ADR-0052 (Memory security) unchanged. Memory security gateway and MCP security guard are complementary layers.

Revisit conditions¶

If OWASP publishes an updated MCP Top 10, re-assess coverage and update MCPThreatModel.
If MCPTox or follow-on papers publish updated attack benchmarks, re-run heuristic evaluation against new attack patterns.
If Trails adopts a formal verification framework (e.g., Cedar analysis), integrate tool-scope verification into CI.
If IsolateGPT (M36) ships subprocess isolation, move the scope-enforcement outer ring to the container boundary.

References¶

Hou, Y., Zhao, W., Feng, X., Li, J., & Zhao, Y. (2026). MCPTox: Empirically Benchmarking LLM Agents Against Tool Poisoning Attacks.
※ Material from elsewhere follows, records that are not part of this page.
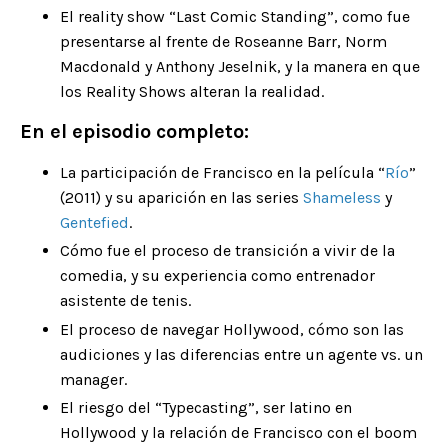
El reality show “Last Comic Standing”, como fue
presentarse al frente de Roseanne Barr, Norm
Macdonald y Anthony Jeselnik, y la manera en que
los Reality Shows alteran la realidad.
En el episodio completo:
La participación de Francisco en la película “
Río
”
(2011) y su aparición en las series
Shameless
y
Gentefied
.
Cómo fue el proceso de transición a vivir de la
comedia, y su experiencia como entrenador
asistente de tenis.
El proceso de navegar Hollywood, cómo son las
audiciones y las diferencias entre un agente vs. un
manager.
El riesgo del “Typecasting”, ser latino en
Hollywood y la relación de Francisco con el boom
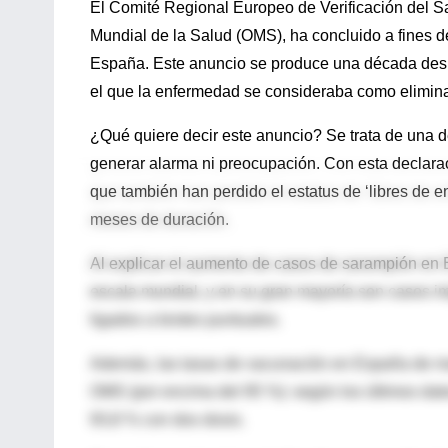
El Comité Regional Europeo de Verificación del S
Mundial de la Salud (OMS), ha concluido a fines d
España. Este anuncio se produce una década despué
el que la enfermedad se consideraba como elimin
¿Qué quiere decir este anuncio? Se trata de una de
generar alarma ni preocupación. Con esta declara
que también han perdido el estatus de ‘libres de
meses de duración.
Al explicar el aumento de casos de sarampión en E
escala mundial, y en su gran mayoría son casos im
ligados a brotes puntuales.
Además, las tasas de vacunación en España de ma
OMS (por encima del 95 %): según los últimos dato
93,8 % con dos dosis.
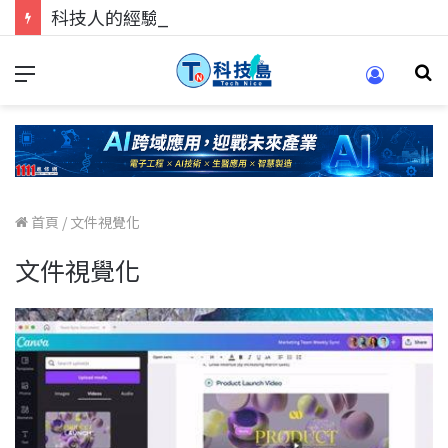
科技人的經驗傳承地！在 Pei Pei 科技專區，與學弟妹交流最硬核的技術
首頁
/
文件視覺化
文件視覺化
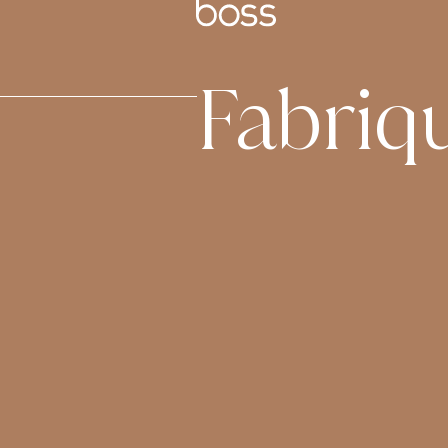
Fabriq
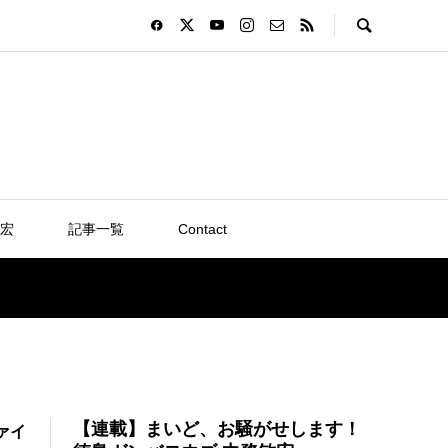
宏
記事一覧
Contact
【連載】まいど、お騒がせします！
ァイ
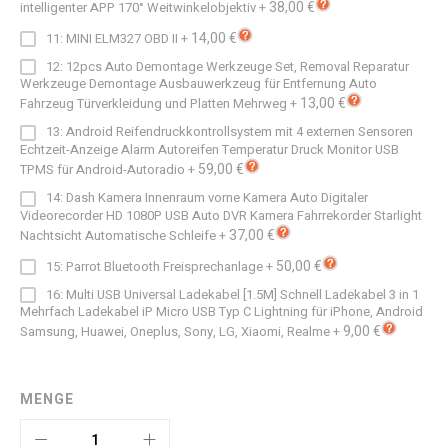
38,00 €
intelligenter APP 170° Weitwinkelobjektiv
+
14,00 €
11: MINI ELM327 OBD II
+
12: 12pcs Auto Demontage Werkzeuge Set, Removal Reparatur
Werkzeuge Demontage Ausbauwerkzeug für Entfernung Auto
13,00 €
Fahrzeug Türverkleidung und Platten Mehrweg
+
13: Android Reifendruckkontrollsystem mit 4 externen Sensoren
Echtzeit-Anzeige Alarm Autoreifen Temperatur Druck Monitor USB
59,00 €
TPMS für Android-Autoradio
+
14: Dash Kamera Innenraum vorne Kamera Auto Digitaler
Videorecorder HD 1080P USB Auto DVR Kamera Fahrrekorder Starlight
37,00 €
Nachtsicht Automatische Schleife
+
50,00 €
15: Parrot Bluetooth Freisprechanlage
+
16: Multi USB Universal Ladekabel [1.5M] Schnell Ladekabel 3 in 1
Mehrfach Ladekabel iP Micro USB Typ C Lightning für iPhone, Android
9,00 €
Samsung, Huawei, Oneplus, Sony, LG, Xiaomi, Realme
+
MENGE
AAAI Conference on Artificial Intelligence 2026. arXiv:2508.14925.
OWASP Foundation. (2025). OWASP Top 10 for Large Language Model Applications: MCP Security Edition. https://owasp.org/www-project-top-10-for-large-language-model-applications/
Zou, W., Geng, R., Wang, B., & Jia, J. (2025). PoisonedRAG: Knowledge Corruption Attacks to Retrieval-Augmented Generation of Large Language Models. USENIX Security Symposium 2025. arXiv:2402.07867.
Chen, S., Piet, J., Sitawarin, C., & Wagner, D. (2025). StruQ: Defending Against Prompt Injection with Structured Queries. USENIX Security Symposium 2025.
Debenedetti, E., Khomenko, J., Küchler, M., Schönherr, L., & Tramèr, F. (2025). CaMeL: Defeating Prompt Injections by Design. arXiv:2503.18813.
Wu, J., Roesner, F., Kohno, T., & Raj, A. (2025). IsolateGPT: Execution Isolation for LLM-Based Agentic Systems. ISOC Network and Distributed System Security Symposium (NDSS 2025).
Radosevich, B., & Halloran, J. D. (2025). MCP Safety Audit: Assessing Security Risks in the Model Context Protocol Ecosystem. arXiv:2504.03767.
Hou, Y., Zhao, W., & Li, J. (2025). Model Context Protocol (MCP): Landscape, Security Threats, and Future Research Directions. Preprint.
Anonymous. (2025). ARGUS: Defending LLM Agents Against Context-Aware Prompt Injection. arXiv:2605.03378.